HYPOPNEA verification

[dataq1]

I’ve been closely monitoring my wife’s Oscar reports for the past 60 days, and the thing that I’m struck with is the relatively low number of obstructive or clear airway events. Approximately 85% of her AHI over this period is attributable to hypopnea events. *
 
In examining her flow rate curves, it’s very easy to pick out and verify the apnea events (clear, obstructive and unclassified, but it is much more difficult to pick out and verify the hypopnea events.

So, I’m seeking to verify the hypopnea detection process used by Resmed Airsense 11, to flag hypopneas.
Resmed (as do other manufacturers) claim to compare a 10 second segment of flow to a previous (suggested to be “normal” or “baseline” flow for the patient) segment. However there seems to be some dispute about the duration of the baseline segment.  

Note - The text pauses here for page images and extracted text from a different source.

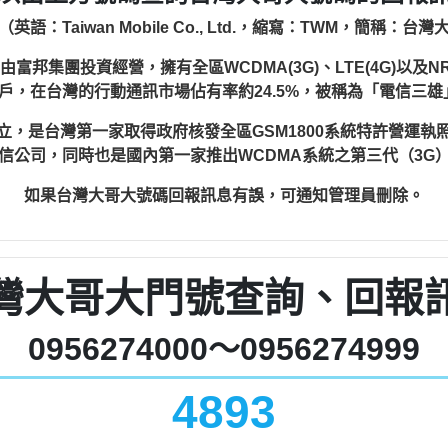
語：Taiwan Mobile Co., Ltd.，縮寫：TWM，簡稱：
集團投資經營，擁有全區WCDMA(3G)、LTE(4G)以及NR
3萬戶，在台灣的行動通訊市場佔有率約24.5%，被稱為「電信三
日設立，是台灣第一家取得政府核發全區GSM1800系統特許營運
信公司，同時也是國內第一家推出WCDMA系統之第三代（3G
如果台灣大哥大號碼回報訊息有誤，可通知管理員刪除。
灣大哥大門號查詢、回報
0956274000～0956274999
4893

So, in working at verification I’m using the EDF files from the SD card.  
Any comments/thoughts or suggestions?  
 
*BTW, she maintains a stable Oxygen saturation and she complains that the use of the APAP has not changed how she “feels” over the past two years of use. She questions if the APAP is actually doing anything.  Her mean AHI (60 days) is 3.8 and her mean Hi (60 days) is 3.25. Her WatchPat study was pAHI16.3 and there was no reported hypopneas (not suprising as this Watchpat study did not monitor flow at all).

[staceyburke]

You will get a lot more responses if you post her Oscar charts (chart organization at the bottom of post). We give suggestions by looking at the charts.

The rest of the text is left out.